Oceanfill issued an application for summary judgment against Nuffield and Cannons, as guarantors under the licence, for the rent, sums for legal costs and disbursements payable under the lease for a total sum of £141,255.22. The application was defended on grounds mainly pertaining to points of law and construction, which we touch upon below. These points were individually addressed by Deputy Master Arkush:

1. The legal effect

It was argued that the effect of the plan was to rewrite the lease which had the effect of releasing Nuffield and Cannons as guarantors from their obligations. It was alleged that the legal effect of the plan from the date of sanction was to:

  • vary the terms of the lease,
  • release VAL and its guarantors from any outstanding liability and
  • reduce the rent falling due pursuant to the lease to zero.

However, drawing upon case law relating to schemes of arrangement under Part 26 CA 2006, Deputy Master Arkush concluded that a Part 26A restructuring plan takes effect by operation of law rather than deemed agreement through re-writing the lease. As a result, the landlord’s rights against the guarantors were unaffected. Alternatively, even if the lease had been rewritten, it had only been rewritten as between the landlord and the company subject to the plan, leaving the landlord’s rights against third party guarantors under the lease unaffected.

2. Variation to the licence

Secondly, it was argued that since the obligations in the licence had been varied by the plan, no arrears had arisen under the lease and VAL had not breached any covenants resulting in liability for Nuffield and Cannons. However, the terms of the licence set out a clear provision that Nuffield and Cannons will not be released by variations to the lease. It was therefore held that the plan merely released VAL from its obligations by operation of law and did not extend to any third-party guarantors.

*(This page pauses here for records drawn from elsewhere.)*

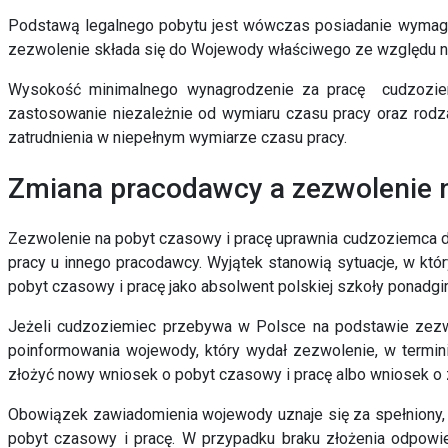
Podstawą legalnego pobytu jest wówczas
posiadanie wymag
zezwolenie składa się do Wojewody właściwego ze względu na
Wysokość minimalnego wynagrodzenie za pracę cudzoziem
zastosowanie niezależnie od wymiaru czasu pracy oraz rod
zatrudnienia w niepełnym wymiarze czasu pracy.
Zmiana pracodawcy a zezwolenie n
Zezwolenie na pobyt czasowy i pracę uprawnia cudzoziemca 
pracy u innego pracodawcy. Wyjątek stanowią sytuacje, w kt
pobyt czasowy i pracę jako absolwent polskiej szkoły ponadgim
Jeżeli cudzoziemiec przebywa w Polsce na podstawie zezwo
poinformowania wojewody, który wydał zezwolenie, w termini
złożyć nowy wniosek o pobyt czasowy i pracę albo wniosek 
Obowiązek zawiadomienia wojewody uznaje się za spełniony, 
pobyt czasowy i pracę. W przypadku braku złożenia odpowi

3. Other compelling reasons

A copy of the assignment agreement entered into between the parties was not available, but it was argued that the assignment may contain provisions that were material to liability. However, it was considered unlikely that the assignment would contain terms that were not aligned with the terms set out in the licence.

Decision

In light of the above, the High Court held that the guarantors’ liabilities under the licence had not been compromised by the plan, and the landlord was entitled to claim against Nuffield and Cannons for sums falling due under the lease. In this instance, the plan was silent as regards any potential “ricochet claims” against VAL as tenant by the guarantors for discharging liabilities to the landlord. It remains to be seen whether any such claims come to fruition in due course.

Comment

David Steinberg, restructuring and insolvency partner at Stevens & Bolton, commented: “This is a welcome judgment for creditors, and landlords in particular, since it provides other avenues for pursuing the amount due to them when a company is subject to a Part 26A restructuring plan. For guarantors, on the other hand, it highlights the risks of providing such guarantees, albeit the judge in this case flagged the potential for “ricochet claims” against the tenant company in the absence of any compromise of those claims in the plan itself. Proponents of restructuring plans should ensure careful drafting to restrict the ability of such claims to be brought by guarantors in future.”